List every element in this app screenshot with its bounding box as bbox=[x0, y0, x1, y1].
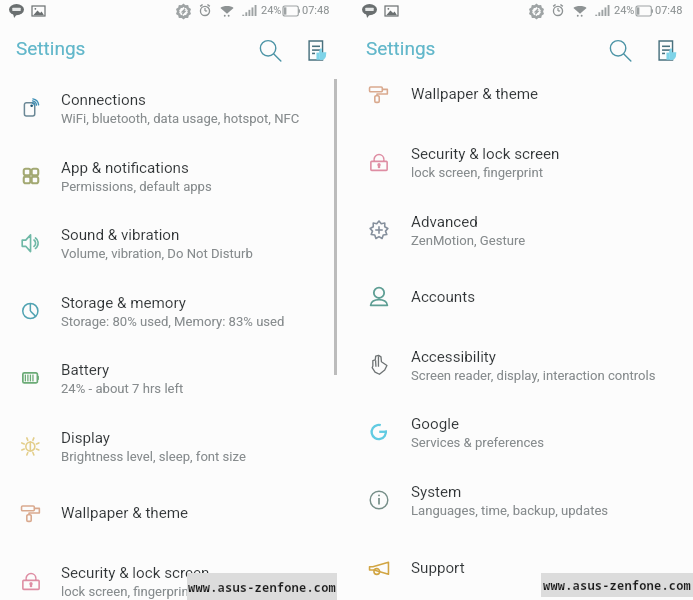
button[interactable]: Support bbox=[347, 534, 693, 600]
button[interactable]: Search bbox=[601, 31, 639, 69]
button[interactable]: Storage & memory bbox=[0, 277, 347, 345]
staticText: 24% bbox=[614, 4, 635, 17]
staticText: Sound & vibration bbox=[61, 226, 180, 244]
staticText: Connections bbox=[61, 91, 146, 109]
staticText: www.asus-zenfone.com bbox=[188, 579, 337, 595]
button[interactable]: Connections bbox=[0, 74, 347, 142]
button[interactable]: Feedback bbox=[298, 31, 336, 69]
button[interactable]: Accessibility bbox=[347, 331, 693, 399]
button[interactable]: Security & lock screen bbox=[347, 128, 693, 196]
staticText: Security & lock screen bbox=[61, 564, 210, 582]
staticText: 07:48 bbox=[302, 4, 330, 17]
button[interactable]: System bbox=[347, 466, 693, 534]
button[interactable]: Wallpaper & theme bbox=[0, 479, 347, 547]
staticText: 07:48 bbox=[655, 4, 683, 17]
staticText: 24% bbox=[261, 4, 282, 17]
staticText: Services & preferences bbox=[411, 435, 544, 450]
staticText: System bbox=[411, 483, 462, 501]
staticText: Storage & memory bbox=[61, 294, 186, 312]
staticText: Accessibility bbox=[411, 348, 496, 366]
staticText: lock screen, fingerprint bbox=[61, 584, 193, 599]
button[interactable]: Search bbox=[251, 31, 289, 69]
staticText: Wallpaper & theme bbox=[61, 504, 189, 522]
staticText: Screen reader, display, interaction cont… bbox=[411, 368, 656, 383]
button[interactable]: Sound & vibration bbox=[0, 209, 347, 277]
button[interactable]: Wallpaper & theme bbox=[347, 60, 693, 128]
staticText: Security & lock screen bbox=[411, 145, 560, 163]
staticText: Storage: 80% used, Memory: 83% used bbox=[61, 314, 285, 329]
button[interactable]: Advanced bbox=[347, 196, 693, 264]
staticText: Advanced bbox=[411, 213, 478, 231]
staticText: 24% - about 7 hrs left bbox=[61, 381, 184, 396]
staticText: Settings bbox=[16, 37, 86, 59]
staticText: Permissions, default apps bbox=[61, 179, 212, 194]
staticText: Accounts bbox=[411, 288, 476, 306]
staticText: Volume, vibration, Do Not Disturb bbox=[61, 246, 253, 261]
staticText: ZenMotion, Gesture bbox=[411, 233, 526, 248]
staticText: Wallpaper & theme bbox=[411, 85, 539, 103]
staticText: Support bbox=[411, 559, 465, 577]
button[interactable]: Google bbox=[347, 398, 693, 466]
button[interactable]: Feedback bbox=[648, 31, 686, 69]
staticText: Battery bbox=[61, 361, 110, 379]
staticText: App & notifications bbox=[61, 159, 189, 177]
button[interactable]: App & notifications bbox=[0, 142, 347, 210]
staticText: Languages, time, backup, updates bbox=[411, 503, 609, 518]
button[interactable]: Security & lock screen bbox=[0, 547, 347, 600]
staticText: Brightness level, sleep, font size bbox=[61, 449, 246, 464]
button[interactable]: Accounts bbox=[347, 263, 693, 331]
staticText: Display bbox=[61, 429, 111, 447]
staticText: Google bbox=[411, 415, 459, 433]
staticText: lock screen, fingerprint bbox=[411, 165, 543, 180]
button[interactable]: Battery bbox=[0, 344, 347, 412]
button[interactable]: Display bbox=[0, 412, 347, 480]
staticText: Settings bbox=[366, 37, 436, 59]
staticText: WiFi, bluetooth, data usage, hotspot, NF… bbox=[61, 111, 300, 126]
staticText: www.asus-zenfone.com bbox=[543, 577, 692, 593]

○ ○ ○ ○ ○

[About this task]: Return the data above in its exact wording, with none of the pictures.

[Answer box]:
List every element in this app screenshot with its bounding box as bbox=[x0, y0, x1, y1].
button[interactable]: Support bbox=[347, 534, 693, 600]
button[interactable]: Search bbox=[601, 31, 639, 69]
button[interactable]: Storage & memory bbox=[0, 277, 347, 345]
staticText: 24% bbox=[614, 4, 635, 17]
staticText: Sound & vibration bbox=[61, 226, 180, 244]
staticText: Connections bbox=[61, 91, 146, 109]
staticText: www.asus-zenfone.com bbox=[188, 579, 337, 595]
button[interactable]: Connections bbox=[0, 74, 347, 142]
button[interactable]: Feedback bbox=[298, 31, 336, 69]
button[interactable]: Accessibility bbox=[347, 331, 693, 399]
button[interactable]: Security & lock screen bbox=[347, 128, 693, 196]
staticText: Security & lock screen bbox=[61, 564, 210, 582]
staticText: 07:48 bbox=[302, 4, 330, 17]
button[interactable]: System bbox=[347, 466, 693, 534]
button[interactable]: Wallpaper & theme bbox=[0, 479, 347, 547]
staticText: 07:48 bbox=[655, 4, 683, 17]
staticText: 24% bbox=[261, 4, 282, 17]
staticText: Services & preferences bbox=[411, 435, 544, 450]
staticText: System bbox=[411, 483, 462, 501]
staticText: Storage & memory bbox=[61, 294, 186, 312]
staticText: Accessibility bbox=[411, 348, 496, 366]
staticText: lock screen, fingerprint bbox=[61, 584, 193, 599]
button[interactable]: Search bbox=[251, 31, 289, 69]
staticText: Wallpaper & theme bbox=[61, 504, 189, 522]
staticText: Screen reader, display, interaction cont… bbox=[411, 368, 656, 383]
button[interactable]: Sound & vibration bbox=[0, 209, 347, 277]
button[interactable]: Wallpaper & theme bbox=[347, 60, 693, 128]
staticText: Security & lock screen bbox=[411, 145, 560, 163]
staticText: Storage: 80% used, Memory: 83% used bbox=[61, 314, 285, 329]
button[interactable]: Advanced bbox=[347, 196, 693, 264]
staticText: Advanced bbox=[411, 213, 478, 231]
staticText: 24% - about 7 hrs left bbox=[61, 381, 184, 396]
staticText: Settings bbox=[16, 37, 86, 59]
staticText: Permissions, default apps bbox=[61, 179, 212, 194]
staticText: Accounts bbox=[411, 288, 476, 306]
staticText: Volume, vibration, Do Not Disturb bbox=[61, 246, 253, 261]
staticText: ZenMotion, Gesture bbox=[411, 233, 526, 248]
staticText: Wallpaper & theme bbox=[411, 85, 539, 103]
staticText: Support bbox=[411, 559, 465, 577]
button[interactable]: Google bbox=[347, 398, 693, 466]
button[interactable]: Feedback bbox=[648, 31, 686, 69]
staticText: Battery bbox=[61, 361, 110, 379]
staticText: App & notifications bbox=[61, 159, 189, 177]
button[interactable]: App & notifications bbox=[0, 142, 347, 210]
staticText: Languages, time, backup, updates bbox=[411, 503, 609, 518]
button[interactable]: Security & lock screen bbox=[0, 547, 347, 600]
staticText: Brightness level, sleep, font size bbox=[61, 449, 246, 464]
button[interactable]: Accounts bbox=[347, 263, 693, 331]
staticText: Display bbox=[61, 429, 111, 447]
staticText: Google bbox=[411, 415, 459, 433]
staticText: lock screen, fingerprint bbox=[411, 165, 543, 180]
button[interactable]: Battery bbox=[0, 344, 347, 412]
button[interactable]: Display bbox=[0, 412, 347, 480]
staticText: Settings bbox=[366, 37, 436, 59]
staticText: WiFi, bluetooth, data usage, hotspot, NF… bbox=[61, 111, 300, 126]
staticText: www.asus-zenfone.com bbox=[543, 577, 692, 593]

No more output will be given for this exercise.